The majestic church of Panagia of the Castle, is standing at the eastern end of Ippoton street, in the area of the medieval city called Kollakion. The church was built in the late 11th century and belonged to the domed, cross-in-square architectural type. In 1309 the island was conquered by the Order of the Knights of St. John and the church was converted into a Gothic three-aisled basilica with a transept and became the Catholic cathedral of the island, an event mentioned in a papal bull of 1322.
The most important changes were made in the superstructure of the building where the Byzantine dome was replaced by ribbed cross-vaults. The large-scale works were conducted during the period of the Grand Master Villeneuve (1319 - 1346), as confirmed
by the coats-of-arms of Villeneuve himself and Pope John XXII which are preserved in the central pointed-arched window of the apse. The decoration of the interior is no longer preserved with the exception of some fragmentary parts of the wall-paintings, representing the Holy Mother of God and four other saints. The best preserved among them is the figure of St. Lucia dated to the 14th century. It is assumed the work of a European painter, probably of the Giotto School, whereas the other frescoes combine Byzantine and Western European elements.
In 1522 the Ottoman Turks occupied Rhodes and the church of Panagia was once more converted, this time into a mosque, called the Ederum or Kadouri Tzami. A minaret and a mihrab (recess for prayer) were added, while the white-washing of the walls caused the destruction of the wall-paintings. The additions of the Ottoman era were removed during the Italian occupation (1912-1947).

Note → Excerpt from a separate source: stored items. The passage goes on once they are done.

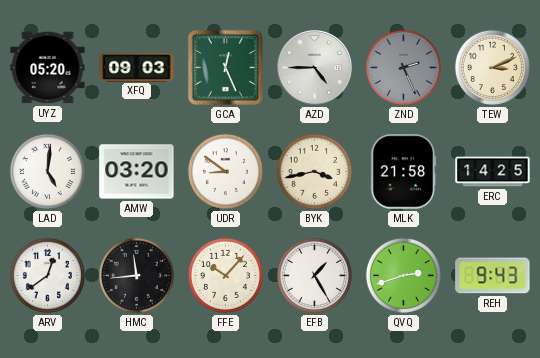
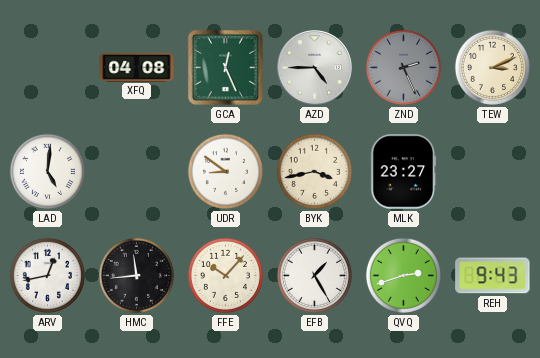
UYZ: 05:20 -> none
XFQ: 09:03 -> 04:08
AMW: 03:20 -> none
MLK: 21:58 -> 23:27
ERC: 14:25 -> none
ARV: 12:39 -> 12:43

Since 1988 the church of Panagia houses an exhibition of Byzantine and post-Byzantine painting, including portable icons of the 17th and 18th centuries and wall-paintings detached from the church of St. Zacharias at Chalki (14th century) and from the monastery of the Archangel Michael at Tharri of Rhodes (17th century). The collection also includes a group of architectural members and mosaics of the Early Christian period.